#15 Eliminate These Words from Your Vocabulary

Sharing 365 life lessons, tips, or hacks; the things that make life easier, happier, and more productive. I hope you’ll follow along and find them helpful too.


Eliminate These Words from Your Vocabulary

After years of working with couples in crisis and helping families communicate better, I’ve noticed a pattern of vernacular that is a part of most dysfunctional relationships. Our language matters; the words we use are important and paying close attention to your vocabulary will help you communicate better… improving your relationships and your overall sense of happiness. Here are the primary culprits:


I wrote a post early in this project about eliminating the ‘should’s in your life and that was mostly from the perspective of identifying the internal expectations that guide you. However, they often interfere in our relationships as well because we think others “should” do something. When we impose our own ‘should’s on others, we are really attempting to convey an expectation and it’s better expressed that way. Instead of “you should take a day off so we can spend time together” you might eliminate the word should and offer this: “It would be great if you could take a day off so we can spend time together”. Simply replacing the word ‘should’ with the word ‘could’ – makes all the difference.

“Right & Wrong”

“Do it the right way”, “If you did it right the first time”, “No, you’re wrong”… all of those phrases are likely to incite a defensive reaction almost as soon as they are spoken. When someone is defensive – they probably aren’t listening and so the conversation is broken at that point. When we understanding that ‘right’ and ‘wrong’ are generally spoken about perspective and values and that they are different for different people we can shift the way we speak about them. Try to adopt the ideology that there is no right or wrong – only differences.

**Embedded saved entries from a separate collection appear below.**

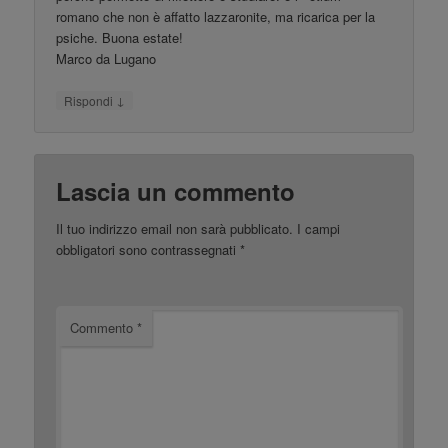
romano che non è affatto lazzaronite, ma ricarica per la
psiche. Buona estate!
Marco da Lugano
↓
Rispondi
Lascia un commento
Il tuo indirizzo email non sarà pubblicato.
I campi
obbligatori sono contrassegnati
*
Commento
*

Instead of the phrases above, try these: “I was thinking it could be done this way”, “Generally, I do it like this”, “I’d like it done this way”, “that’s an interesting perspective” or “I don’t see it that way”… notice that in each of these statements – you are using the “I” voice and describing YOUR thoughts/perspective. That’s the key.


In the English language, we often use the word ‘make’ to mean ‘cause’ which, is one of the secondary definitions and yet when it is in reference to feelings or behavior – it creates a problem of responsibility. Under the assumption that we – each of us as individuals – is personally responsible for our behavior – no one can force us to behave in a particular way. Literally speaking – WE are the cause of our behavior. Thinking anything different is deflecting responsibility and handing away our personal power. Each time we utter the phrase “you make me…” or “you made me…” etc., we are inferring that the responsibility for OUR behavior is on another. That is simply untrue. While it is true that we may react to another person’s behavior – it is still OUR choice on if, when, and how we react.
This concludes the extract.